Wassersparen im Haushalt: BUND-Tipps für mehr Nachhaltigkeit

TL;DR: Durch einfache Anpassungen im Haushalt und Garten lässt sich der Wasserverbrauch erheblich senken und somit die Umwelt schonen.
- Wassersparende Duschköpfe reduzieren Verbrauch unter 9L/Minute.
- Spartasten an Toiletten halbieren den Spülverbrauch.
- Geschirrspüler/Waschmaschinen nur voll beladen nutzen.
- Heimische, trockenheitsresistente Pflanzen bevorzugen.
- Regenwasser nutzen senkt Abwassergebühren.
- Grauwasser-Recycling spart bis zu 50L pro Person/Tag.
- Mulchen schützt Böden vor Austrocknung und fördert Humus.

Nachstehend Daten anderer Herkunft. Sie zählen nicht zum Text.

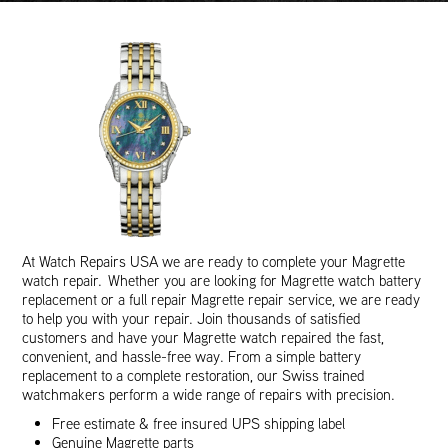
At Watch Repairs USA we are ready to complete your Magrette
watch repair. Whether you are looking for Magrette watch battery
replacement or a full repair Magrette repair service, we are ready
to help you with your repair. Join thousands of satisfied
customers and have your Magrette watch repaired the fast,
convenient, and hassle-free way. From a simple battery
replacement to a complete restoration, our Swiss trained
watchmakers perform a wide range of repairs with precision.
Free estimate & free insured UPS shipping label
Genuine Magrette parts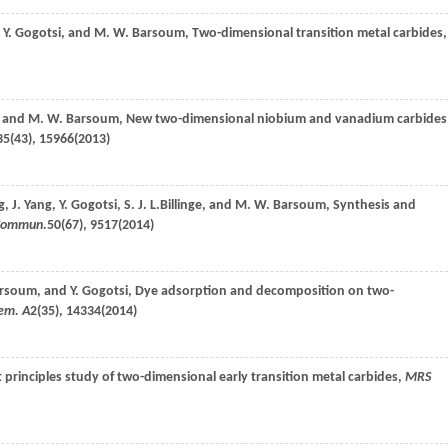
,
Y.
Gogotsi
, and
M. W.
Barsoum
, Two-dimensional transition metal carbides,
, and
M. W.
Barsoum
, New two-dimensional niobium and vanadium carbides
35
(43), 15966(
2013
)
g
,
J.
Yang
,
Y.
Gogotsi
,
S. J. L.
Billinge
, and
M. W.
Barsoum
, Synthesis and
Commun.
50
(67), 9517(
2014
)
rsoum
, and
Y.
Gogotsi
, Dye adsorption and decomposition on two-
hem. A
2
(35), 14334(
2014
)
st principles study of two-dimensional early transition metal carbides,
MRS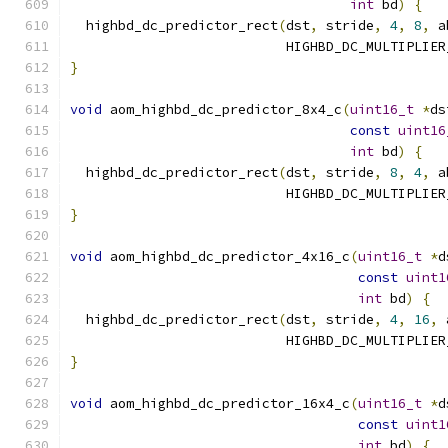
int
 bd
)
{
  highbd_dc_predictor_rect
(
dst
,
 stride
,
4
,
8
,
 a
                           HIGHBD_DC_MULTIPLIER
}
void
 aom_highbd_dc_predictor_8x4_c
(
uint16_t
*
ds
const
uint16
int
 bd
)
{
  highbd_dc_predictor_rect
(
dst
,
 stride
,
8
,
4
,
 a
                           HIGHBD_DC_MULTIPLIER
}
void
 aom_highbd_dc_predictor_4x16_c
(
uint16_t
*
d
const
uint1
int
 bd
)
{
  highbd_dc_predictor_rect
(
dst
,
 stride
,
4
,
16
,
 
                           HIGHBD_DC_MULTIPLIER
}
void
 aom_highbd_dc_predictor_16x4_c
(
uint16_t
*
d
const
uint1
int
 bd
)
{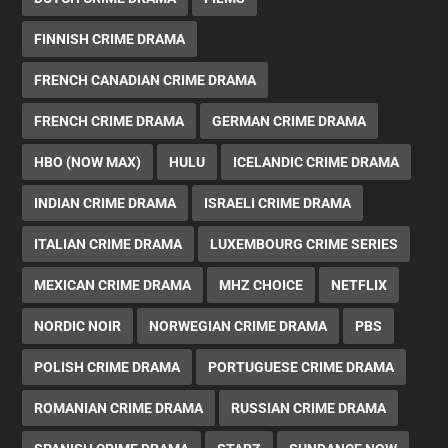
FINNISH CRIME DRAMA
FRENCH CANADIAN CRIME DRAMA
FRENCH CRIME DRAMA
GERMAN CRIME DRAMA
HBO (NOW MAX)
HULU
ICELANDIC CRIME DRAMA
INDIAN CRIME DRAMA
ISRAELI CRIME DRAMA
ITALIAN CRIME DRAMA
LUXEMBOURG CRIME SERIES
MEXICAN CRIME DRAMA
MHZ CHOICE
NETFLIX
NORDIC NOIR
NORWEGIAN CRIME DRAMA
PBS
POLISH CRIME DRAMA
PORTUGUESE CRIME DRAMA
ROMANIAN CRIME DRAMA
RUSSIAN CRIME DRAMA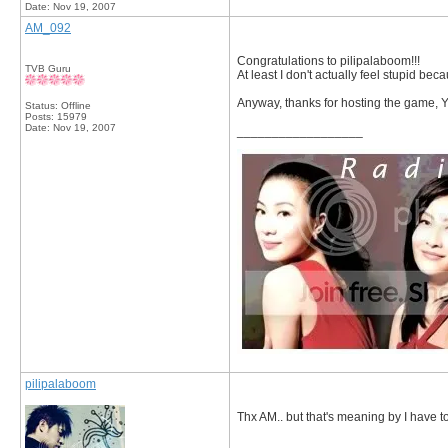
Date:
Nov 19, 2007
AM_092
Congratulations to pilipalaboom!!!
TVB Guru
At least I don't actually feel stupid be
Anyway, thanks for hosting the game, Y
Status: Offline
Posts: 15979
Date:
Nov 19, 2007
__________________
pilipalaboom
Thx AM.. but that's meaning by I have t
__________________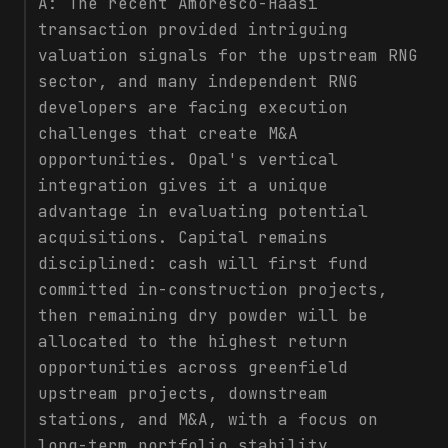
A:
The recent Amoresco-Haasi
transaction provided intriguing
valuation signals for the upstream RNG
sector, and many independent RNG
developers are facing execution
challenges that create M&A
opportunities. Opal's vertical
integration gives it a unique
advantage in evaluating potential
acquisitions. Capital remains
disciplined: cash will first fund
committed in-construction projects,
then remaining dry powder will be
allocated to the highest return
opportunities across greenfield
upstream projects, downstream
stations, and M&A, with a focus on
long-term portfolio stability.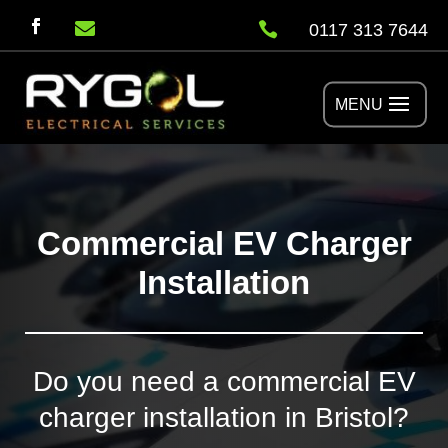


0117 313 7644
Commercial EV Charger
Installation
Do you need a commercial EV
charger installation in Bristol?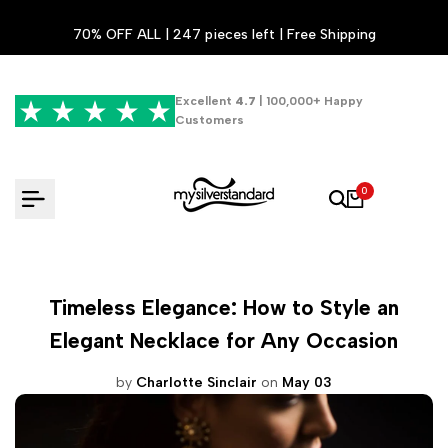
Skip
70% OFF ALL | 247 pieces left | Free Shipping
to
content
Excellent
4.7
| 100,000+ Happy
Customers
0
Timeless Elegance: How to Style an
Elegant Necklace for Any Occasion
by
Charlotte Sinclair
on
May 03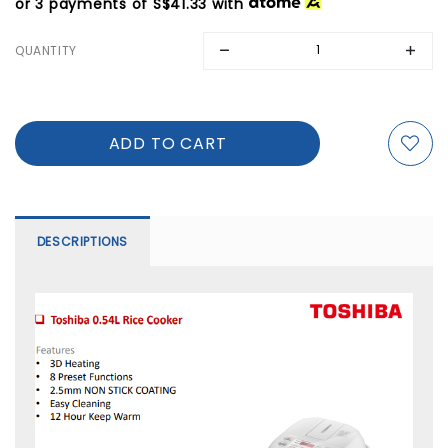
or 3 payments of
S$41.33
with
QUANTITY
DESCRIPTIONS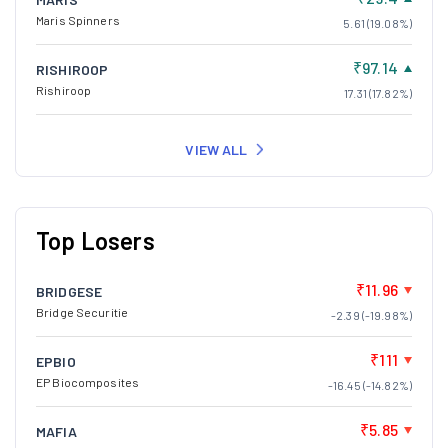
Maris Spinners
5.61 (19.08%)
₹97.14
RISHIROOP
Rishiroop
17.31 (17.82%)
VIEW ALL
Top Losers
₹11.96
BRIDGESE
Bridge Securitie
-2.39 (-19.98%)
₹111
EPBIO
EP Biocomposites
-16.45 (-14.82%)
₹5.85
MAFIA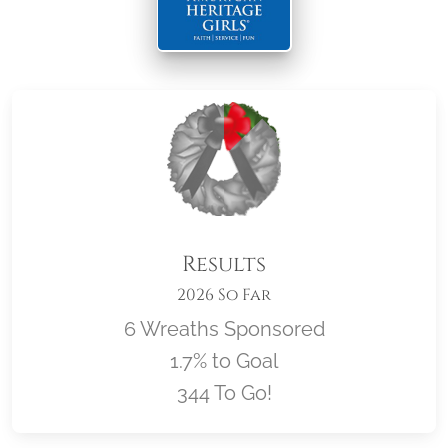
Results
2026 So Far
6 Wreaths Sponsored
1.7% to Goal
344 To Go!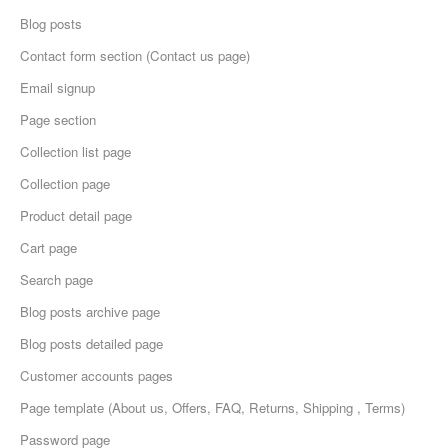
Blog posts
Contact form section (Contact us page)
Email signup
Page section
Collection list page
Collection page
Product detail page
Cart page
Search page
Blog posts archive page
Blog posts detailed page
Customer accounts pages
Page template (About us, Offers, FAQ, Returns, Shipping , Terms)
Password page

- Rasenflächen in Blühwiesen verwandeln spart 70% Wasser.
Why it matters: Wassersparen reduziert die Belastung der Wasserressourcen und unterstützt ein resilienteres, ökologischeres Lebenssystem, indem es lokale Ressourcen aufwertet.
Do this next: Installieren Sie einen wassersparenden Duschkopf und nutzen Sie die Spartaste Ihrer Toilette regelmäßig.
Recommended for: Für alle Haus- und Gartenbesitzer, die ihren ökologischen Fußabdruck reduzieren und gleichzeitig Kosten sparen möchten.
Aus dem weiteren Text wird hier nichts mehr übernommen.